BOARD MEETING DATE: January 8, 2010
AGENDA NO. 9

PROPOSAL:

Execute Contract for Health Insurance Brokerage and Consultant
Services

SYNOPSIS:

To ensure AQMD continues to provide a cost-effective employee health insurance program, on September 11, 2009, the Board approved release of an RFP to solicit proposals from firms interested in providing health insurance brokerage services. This action is to execute a contract with Mercer, effective February 1, 2010, through January 31, 2013. This is a no-cost contract as payment for services is through insurance carrier commissions.

COMMITTEE:

Administrative, December 11, 2009, Recommended for Approval

RECOMMENDED ACTION:

Authorize the Executive Officer to execute a contract with Mercer to provide health insurance consultant and brokerage services for the period February 1, 2010, through January 31, 2013. This is a no-cost contract, as all fees for these services will be paid directly to Mercer as commissions from insurance carriers.
 

Barry R. Wallerstein, D.Env.
Executive Officer


Background

AQMD’s current contract for consulting and brokerage services directed toward assuring cost-effective medical, dental, vision, life, and other health insurance products for employees and their dependents, which is with Alliant Insurance Services, is scheduled to expire August 31, 2010. However, to align the term of the contract with AQMD’s benefits plan year, this new contract will begin February 1, which will allow consultants time to review existing plans, receive input from employee unions, develop recommendations, and market AQMD insurance needs. The new contract term will also permit AQMD to have plans and premiums in place by the July 2010 open enrollment period and to have consultant support in resolving issues that arise during the first part of the plan year.
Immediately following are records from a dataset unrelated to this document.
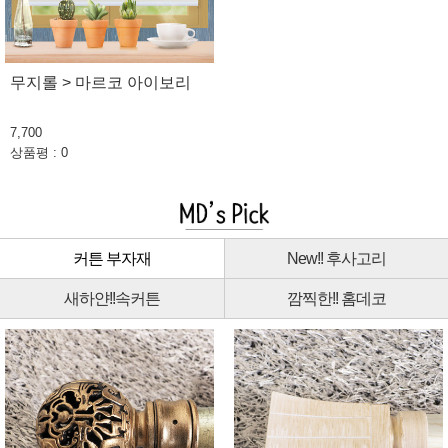
무지롤 > 마르코 아이보리
7,700
상품평 : 0
커튼 부자재
New!! 후사고리
새하얀!!속커튼
깜찍한!! 홈데코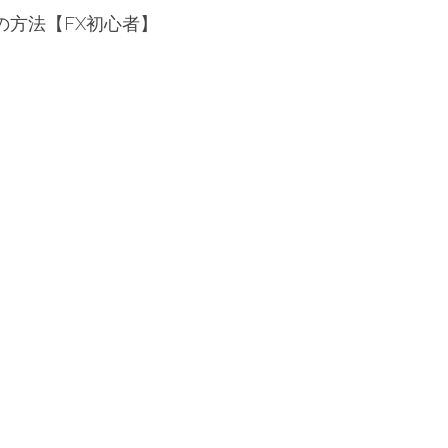
の方法【FX初心者】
In September, the Board approved release of RFP #P2010-04 to seek proposals from firms interested in providing these services for the next three-year period.

Outreach

In accordance with AQMD’s Procurement Policy and Procedure, a public notice advertising the RFP and inviting bids was published in the Los Angeles Times, the Orange County Register, the San Bernardino Sun, and Riverside County Press Enterprise newspapers to leverage the most cost-effective method of outreach to the entire South Coast Basin.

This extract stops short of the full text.